The band took the stage instruments in hand, which seemed awfully punk rock until the audience realized we’d have to spend five breathless minutes waiting while Tom Verlaine hooked up his various effects pedals. (Richard Lloyd followed suit by spending most of the set’s penultimate song restringing his guitar, while Verlaine improvised an extended solo.) "We bought new clothes just for this," Verlaine joked of the scraggly foursome, who mostly looked like they’d just crawled out of bed. But if they never hit the dazzling precision evidenced on their three studio LPs, Television made up for it with blistering fretwork and the kind of dynamic guitar interplay that stands as their contribution to r’n’r history. As a special highlight, the band dusted off "Little Johnny Jewel," their very first single, here expanded to a 15-minute monster akin to the version on their live The Blow-Up. Closing out the set with a cover of "Psychotic Reaction" which offered little beyond the joy of recognition, the band still pleased with a generous set list which nailed nearly every fan favorite.

(Noise Pop’s other oldies act, Television contemporaries Suicide, were notable mainly for performing one of the loudest sets in the history of creation. Even at the back of the monstrous Double Door, Martin Rev’s synthesizer whomps made fillings quake in teeth. The volume was bearable in the bathroom, at least.)

As for newer acts, Yo La Tengo once again showed why they’re the greatest live act on the planet, playing an opening night set with guest percussionist Susie Ibarra. Though she was invasive on some of the night’s quieter numbers, Ibarra’s cymbals and shakers brought the climactic "Blue Line Swinger" to new heights. Though Eleventh Dream Day’s opening set was marred by sound which only coalesced halfway through (hometown heroes don’t get a sound check?), guitarist/singer Rick Rizzo returned for YLT’s encore of Neil Young’s "Time Fades Away." Rizzo’s wife Janet Beveridge Bean fomented one of the festival’s most memorable images when, after emerging from the wings to embrace her hubby mid-song, she stepped down, and Rizzo’s pants quickly followed suit. Despite limited mobility and a fairly drab pair of boxer shorts, Rizzo still pulled off an electrifying solo before returning his trousers to their upright and locked position.
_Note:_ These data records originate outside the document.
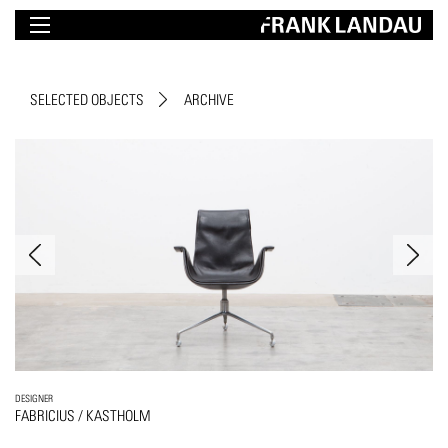
SELECTED OBJECTS
ARCHIVE
DESIGNER
FABRICIUS / KASTHOLM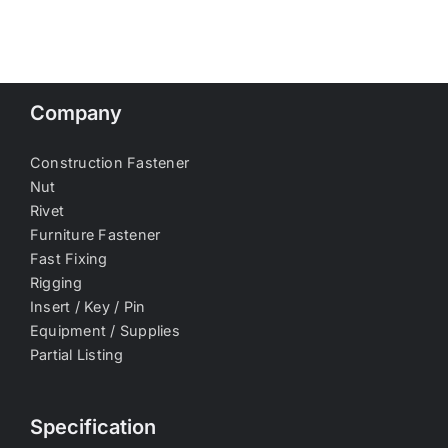
Company
Construction Fastener
Nut
Rivet
Furniture Fastener
Fast Fixing
Rigging
Insert / Key / Pin
Equipment / Supplies
Partial Listing
Specification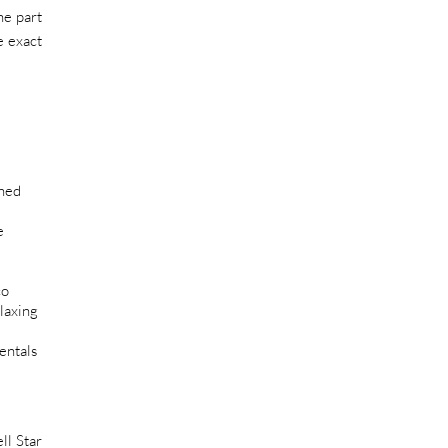
he part
e exact
shed
e
co
laxing
entals
ll Star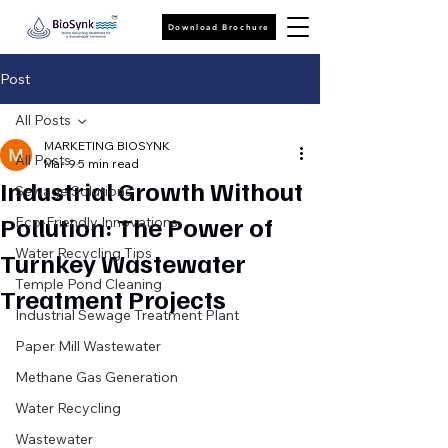
Download Brochure
Post
All Posts
MARKETING BIOSYNK
All Posts
Mar 9
5 min read
Industrial Growth Without
Sewage Solutions
Pollution: The Power of
Eco-Friendly Innovations
Water Recycling Tips
Turnkey Wastewater
Temple Pond Cleaning
Treatment Projects
Industrial Sewage Treatment Plant
Paper Mill Wastewater
Methane Gas Generation
Water Recycling
Wastewater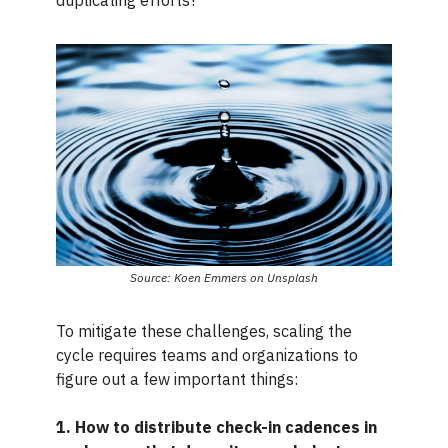
Source: Koen Emmers on Unsplash
To mitigate these challenges, scaling the
cycle requires teams and organizations to
figure out a few important things:
1. How to distribute check-in cadences in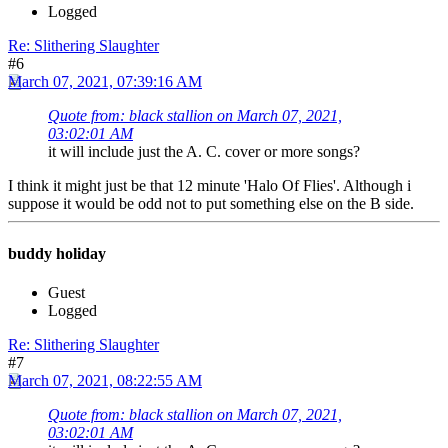
Logged
Re: Slithering Slaughter
#6
March 07, 2021, 07:39:16 AM
Quote from: black stallion on March 07, 2021,
03:02:01 AM
it will include just the A. C. cover or more songs?
I think it might just be that 12 minute 'Halo Of Flies'. Although i
suppose it would be odd not to put something else on the B side.
buddy holiday
Guest
Logged
Re: Slithering Slaughter
#7
March 07, 2021, 08:22:55 AM
Quote from: black stallion on March 07, 2021,
03:02:01 AM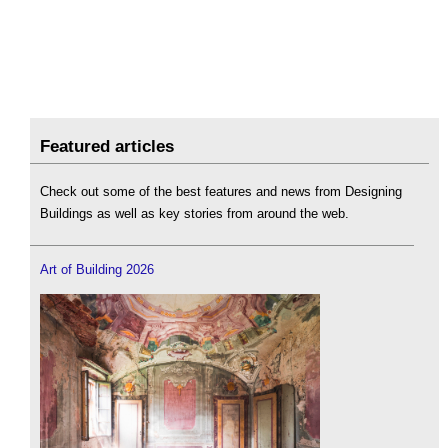
Featured articles
Check out some of the best features and news from Designing
Buildings as well as key stories from around the web.
Art of Building 2026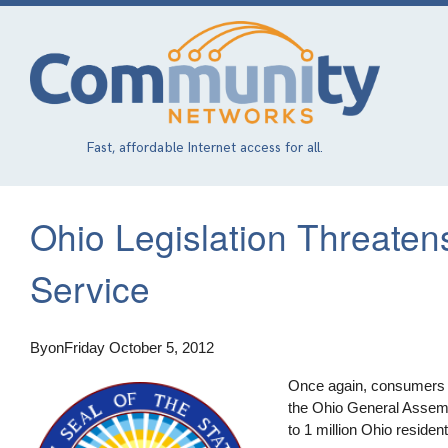
Skip
to
main
content
Fast, affordable Internet access for all.
Ohio Legislation Threaten
Service
By
on
Friday October 5, 2012
Once again, consumers mu
the Ohio General Assembly
to 1 million Ohio residen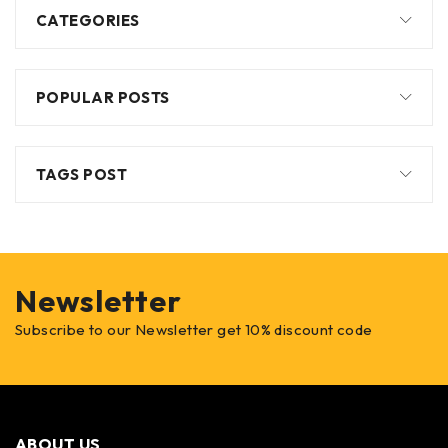
CATEGORIES
POPULAR POSTS
TAGS POST
Newsletter
Subscribe to our Newsletter get 10% discount code
ABOUT US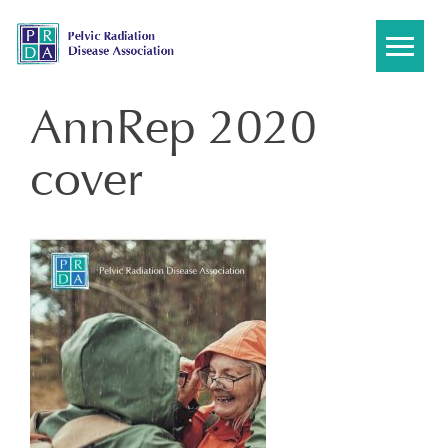
Skip
to
content
AnnRep 2020
cover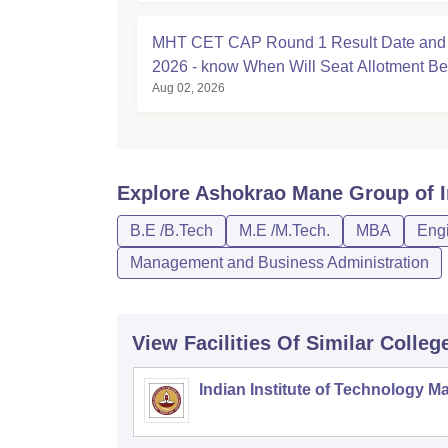
MHT CET CAP Round 1 Result Date and
2026 - know When Will Seat Allotment B
Aug 02, 2026
Explore
Ashokrao Mane Group of In
B.E /B.Tech
M.E /M.Tech.
MBA
Engi
Management and Business Administration
View Facilities Of Similar Colleg
Indian Institute of Technology M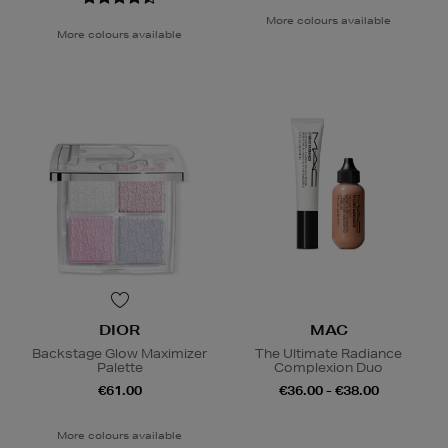
More colours available
More colours available
DIOR
MAC
Backstage Glow Maximizer
The Ultimate Radiance
Palette
Complexion Duo
€61.00
€36.00 - €38.00
More colours available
Of course, as with any festival, hard choices had to be made, and promising bands skipped. (I made things worse by playing hooky Friday night and seeing Jon Langford and the Pine Valley Cosmonauts’ non-Noise Pop gig.) Newcomers Goldfrapp impressed with their Björk-meets-Maria-Callas sound, while hometown duo Neko Case and Joey Burns delivered an amiably drunken set which found Case repeatedly wishing the crowd a "Happy Easter." Preston School of Industry, Scott Kannenberg’s new gig, proved only the second-most Pavement-derivative band of the weekend; locals Tenki snagged that prize. And local trio We Ragazzi whipped up a frenzied storm of wiry, new wave Stonesy rock, though most of the packed Empty Bottle house seemed to be waiting for the amusing but awful Evil Beaver (think the bad parts of Betty Whitetrash meet the bad parts of Swisher). What did it all add up to? Damned if I know. Four days, five clubs, 16 bands (or slivers thereof). A little noise, a little pop: Let’s leave it at that.